Revelation Jewish New Testament, JNT, CJNT, David H. Stern

chapter 4
1. After these things, I looked; and there before me was a door standing open in heaven; and the voice like a trumpet which I had heard speaking with me before said, “Come up here, and I will show you what must happen after these things.”
Futurists who are also Dispensationalists find in this verse an indication of the Church's Pre-Tribulation Rapture (on the terminology and theological background of this note see 1:1N, 1 Th 4:l5b-17N). Clearly at this point Yochanan's visions shift from earth to heaven (there are many shifts in the book of Revelation; see R. H. Charles's commentary, Volume 1, p. 109), but nothing is said about removing believers. The Pre-Tribulationists' interpretation requires three assumptions:
(1) The sequence of Yochanan's visions corresponds to the sequence of events in future history.
(2) The Messianic Community (the Church, the Body of the Messiah) does not appear at all in Chapters 4-18.
(3) Those believers who come to faith during the Tribulation are not part of the Messianic Community.
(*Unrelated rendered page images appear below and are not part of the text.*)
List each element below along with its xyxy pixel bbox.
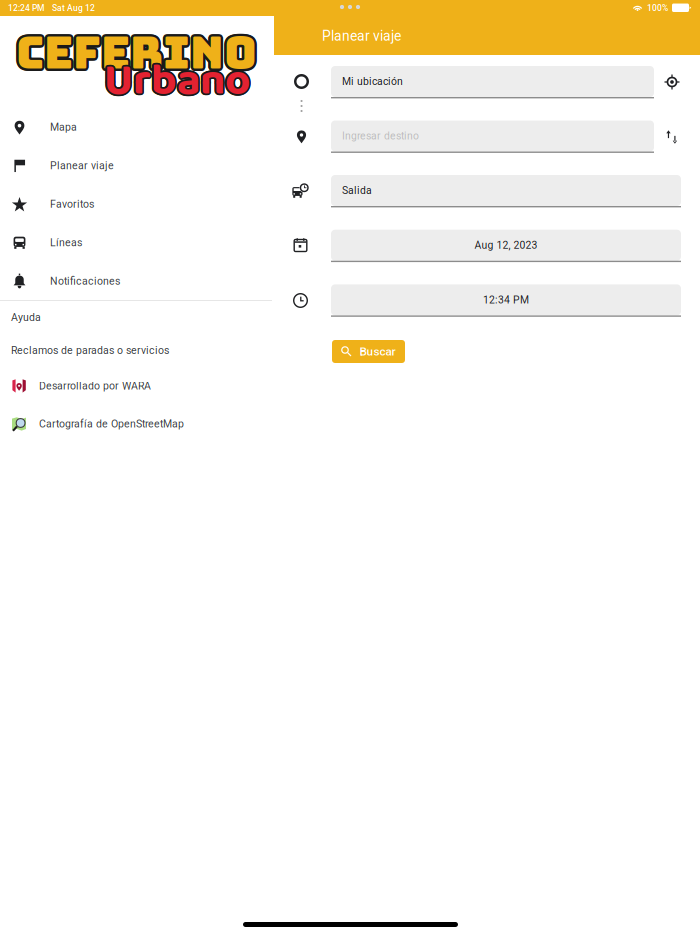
- staticText: CEFERINO: [17, 25, 258, 84]
- staticText: Sat Aug 12: [52, 3, 95, 13]
- staticText: 100%: [647, 3, 668, 13]
- staticText: Desarrollado por WARA: [39, 380, 151, 392]
- staticText: Urbano: [102, 47, 248, 117]
- staticText: CEFERINO: [18, 24, 259, 83]
- staticText: CEFERINO: [16, 23, 257, 82]
- staticText: Notificaciones: [50, 275, 120, 287]
- staticText: Urbano: [105, 48, 251, 118]
- button[interactable]: Desarrollado por WARA: [0, 367, 272, 405]
- staticText: Ingresar destino: [342, 130, 419, 142]
- staticText: Urbano: [104, 44, 250, 115]
- staticText: Aug 12, 2023: [474, 239, 538, 251]
- staticText: CEFERINO: [16, 25, 257, 84]
- staticText: Cartografía de OpenStreetMap: [39, 418, 184, 430]
- staticText: Urbano: [104, 48, 250, 118]
- staticText: 12:34 PM: [483, 294, 529, 306]
- staticText: 12:24 PM: [8, 3, 44, 13]
- staticText: Mi ubicación: [342, 75, 403, 88]
- staticText: Urbano: [106, 45, 252, 116]
- staticText: CEFERINO: [18, 23, 259, 82]
- button[interactable]: Buscar: [332, 340, 405, 363]
- staticText: Urbano: [102, 45, 248, 116]
- button[interactable]: Cartografía de OpenStreetMap: [0, 405, 272, 443]
- staticText: Reclamos de paradas o servicios: [11, 344, 169, 357]
- button[interactable]: Reclamos de paradas o servicios: [0, 334, 272, 367]
- button[interactable]: Ayuda: [0, 301, 272, 334]
- staticText: Urbano: [105, 44, 251, 115]
- staticText: CEFERINO: [14, 22, 255, 81]
- button[interactable]: Usar mi ubicación: [657, 67, 687, 97]
- button[interactable]: 12:34 PM: [331, 284, 681, 317]
- staticText: CEFERINO: [14, 24, 255, 83]
- staticText: CEFERINO: [15, 21, 256, 80]
- staticText: Líneas: [50, 237, 82, 249]
- button[interactable]: Planear viaje: [0, 146, 272, 185]
- staticText: CEFERINO: [15, 25, 256, 84]
- staticText: Salida: [342, 184, 372, 197]
- staticText: Buscar: [360, 345, 396, 358]
- staticText: Urbano: [106, 46, 252, 116]
- button[interactable]: Aug 12, 2023: [331, 230, 681, 262]
- staticText: CEFERINO: [14, 23, 255, 82]
- button[interactable]: Invertir origen y destino: [657, 122, 687, 152]
- staticText: Urbano: [106, 47, 252, 117]
- button[interactable]: Líneas: [0, 224, 272, 262]
- button[interactable]: Notificaciones: [0, 262, 272, 300]
- staticText: Mapa: [50, 121, 77, 133]
- staticText: Planear viaje: [322, 28, 401, 44]
- staticText: Urbano: [103, 48, 249, 118]
- staticText: CEFERINO: [17, 21, 258, 80]
- button[interactable]: Salida: [331, 175, 681, 207]
- staticText: Ayuda: [11, 311, 41, 324]
- staticText: Planear viaje: [50, 160, 114, 172]
- staticText: Urbano: [104, 46, 250, 116]
- staticText: Favoritos: [50, 198, 94, 210]
- staticText: CEFERINO: [18, 22, 259, 81]
- button[interactable]: Favoritos: [0, 185, 272, 224]
- staticText: Urbano: [103, 44, 249, 115]
- button[interactable]: Mapa: [0, 108, 272, 146]
- staticText: CEFERINO: [16, 21, 257, 80]
- staticText: Urbano: [102, 46, 248, 116]
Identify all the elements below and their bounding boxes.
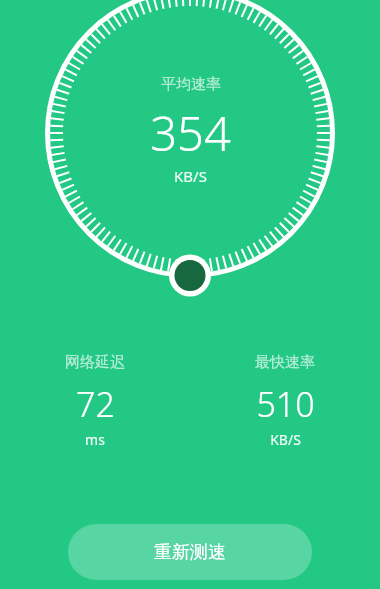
staticText: 最快速率 — [255, 353, 315, 372]
staticText: KB/S — [270, 430, 301, 449]
staticText: 354 — [150, 101, 231, 165]
staticText: 重新测速 — [154, 541, 226, 564]
staticText: KB/S — [174, 166, 207, 186]
button[interactable]: 重新测速 — [68, 524, 312, 580]
staticText: ms — [85, 430, 105, 449]
staticText: 平均速率 — [161, 75, 221, 94]
staticText: 72 — [76, 381, 115, 427]
staticText: 网络延迟 — [65, 353, 125, 372]
staticText: 510 — [256, 381, 315, 427]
Against these assumptions it may be argued:
(1) The text gives no reason to suppose that the sequence of Yochanan's visions is the same as the order in which the events depicted occur: therefore one should not assume it. On the contrary, 12:1—5&N provides a counterexample. Moreover, if, as may be the case, a given event is depicted by more than one vision, then a direct chronological correspondence is also impossible logically.

(2) It is not true that the Messianic Community is absent from Chapters 4-18. It is true that the Greek word "ekklesia" (usually translated "Church" and in the Jewish New Testament translated "Messianic Community"; see Mt 16:18N) does not appear after 3:22 until 22:16. But from this fact one might also infer that the Church does not take part in the marriage supper of the Lamb (19:7-9) or in the Millennium and Last Judgment (Chapter 20).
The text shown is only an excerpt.